■ **PROVIDED DATA**:
------------------------

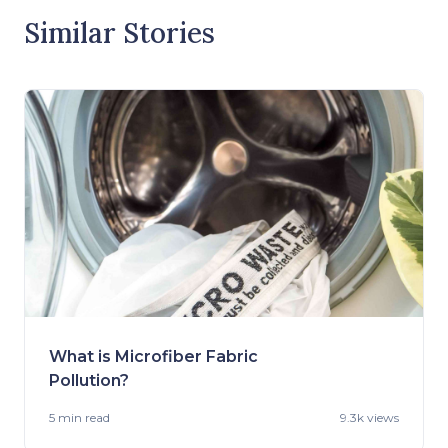
Similar Stories
What is Microfiber Fabric
Pollution?
5 min
read
9.3k views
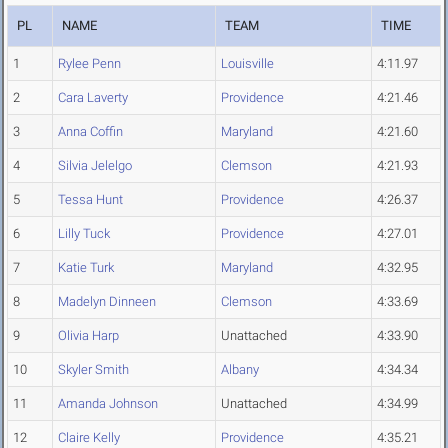
PL
NAME
TEAM
TIME
1
Rylee Penn
Louisville
4:11.97
2
Cara Laverty
Providence
4:21.46
3
Anna Coffin
Maryland
4:21.60
4
Silvia Jelelgo
Clemson
4:21.93
5
Tessa Hunt
Providence
4:26.37
6
Lilly Tuck
Providence
4:27.01
7
Katie Turk
Maryland
4:32.95
8
Madelyn Dinneen
Clemson
4:33.69
9
Olivia Harp
Unattached
4:33.90
10
Skyler Smith
Albany
4:34.34
11
Amanda Johnson
Unattached
4:34.99
12
Claire Kelly
Providence
4:35.21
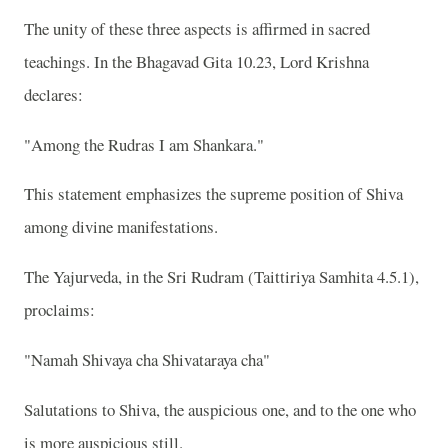
The unity of these three aspects is affirmed in sacred
teachings. In the Bhagavad Gita 10.23, Lord Krishna
declares:
"Among the Rudras I am Shankara."
This statement emphasizes the supreme position of Shiva
among divine manifestations.
The Yajurveda, in the Sri Rudram (Taittiriya Samhita 4.5.1),
proclaims:
"Namah Shivaya cha Shivataraya cha"
Salutations to Shiva, the auspicious one, and to the one who
is more auspicious still.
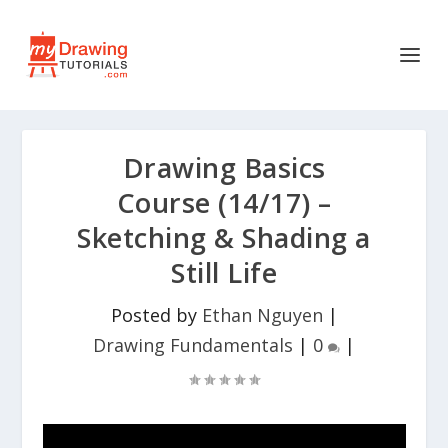
Drawing Basics
Course (14/17) –
Sketching & Shading a
Still Life
Posted by
Ethan Nguyen
|
Drawing Fundamentals
|
0
|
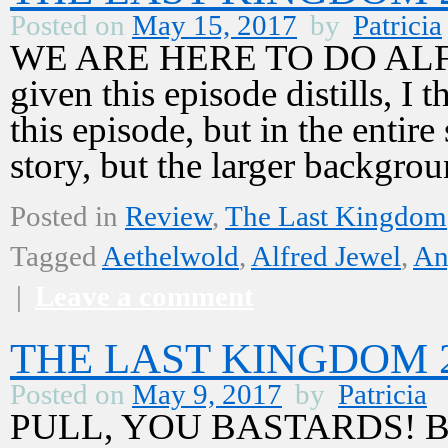
Posted on
May 15, 2017
by
Patricia
WE ARE HERE TO DO ALFRE
given this episode distills, I 
this episode, but in the entire
story, but the larger backgr
Posted in
Review
,
The Last Kingdom
Tagged
Aethelwold
,
Alfred Jewel
,
An
|
Leave a comment
THE LAST KINGDOM 2,
Posted on
May 9, 2017
by
Patricia
PULL, YOU BASTARDS! Bewar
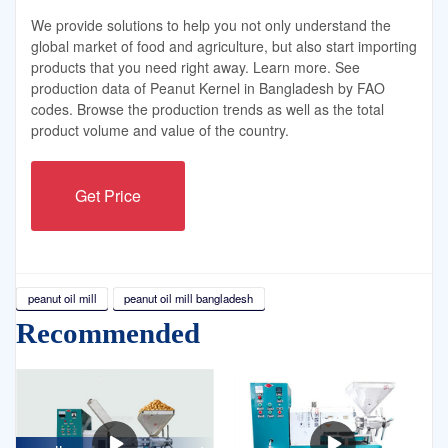
We provide solutions to help you not only understand the
global market of food and agriculture, but also start importing
products that you need right away. Learn more. See
production data of Peanut Kernel in Bangladesh by FAO
codes. Browse the production trends as well as the total
product volume and value of the country.
Get Price
peanut oil mill
peanut oil mill bangladesh
Recommended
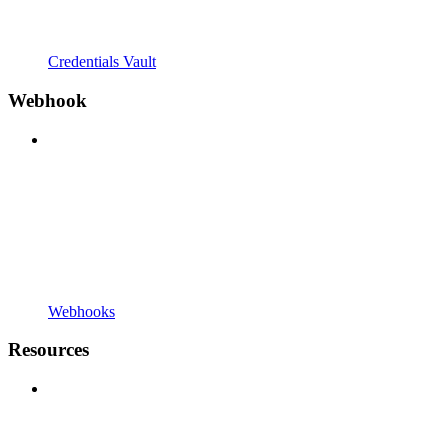
Credentials Vault
Webhook
Webhooks
Resources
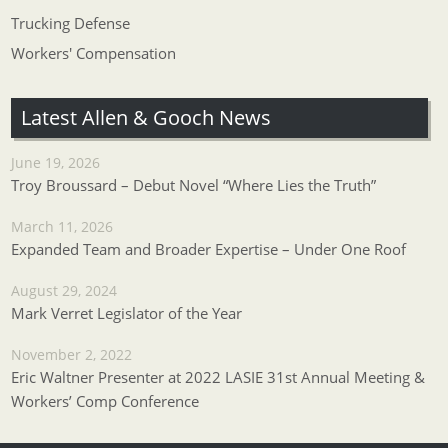
Trucking Defense
Workers' Compensation
Latest Allen & Gooch News
June 19, 2026
Troy Broussard – Debut Novel “Where Lies the Truth”
March 11, 2026
Expanded Team and Broader Expertise – Under One Roof
August 29, 2024
Mark Verret Legislator of the Year
November 2, 2022
Eric Waltner Presenter at 2022 LASIE 31st Annual Meeting &
Workers’ Comp Conference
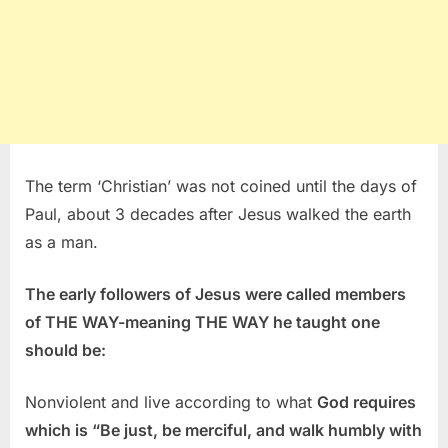
The term ‘Christian’ was not coined until the days of
Paul, about 3 decades after Jesus walked the earth
as a man.
The early followers of Jesus were called members
of THE WAY-meaning THE WAY he taught one
should be:
Nonviolent and live according to what
God requires
which is “Be just, be merciful, and walk humbly with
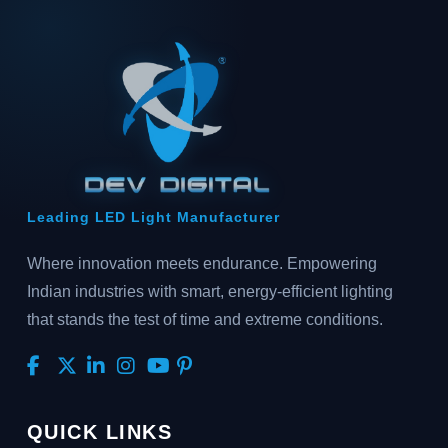
Leading LED Light Manufacturer
Where innovation meets endurance. Empowering
Indian industries with smart, energy-efficient lighting
that stands the test of time and extreme conditions.
QUICK LINKS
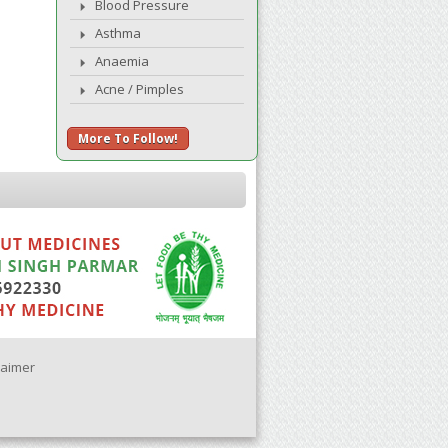
Blood Pressure
Asthma
Anaemia
Acne / Pimples
More To Follow!
laimer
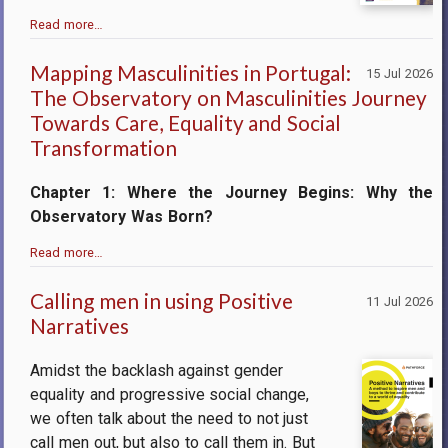
Read more…
Mapping Masculinities in Portugal:
15 Jul 2026
The Observatory on Masculinities Journey
Towards Care, Equality and Social
Transformation
Chapter 1: Where the Journey Begins: Why the
Observatory Was Born?
Read more…
Calling men in using Positive
11 Jul 2026
Narratives
Amidst the backlash against gender
equality and progressive social change,
we often talk about the need to not just
call men out, but also to call them in. But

------------------------

■ **DESCRIPTION OF THE TASK**: Show the lines of the records that contain the word "just".

■ **RESPONSE**:
which is “Be just, be merciful, and walk humbly with
we often talk about the need to not just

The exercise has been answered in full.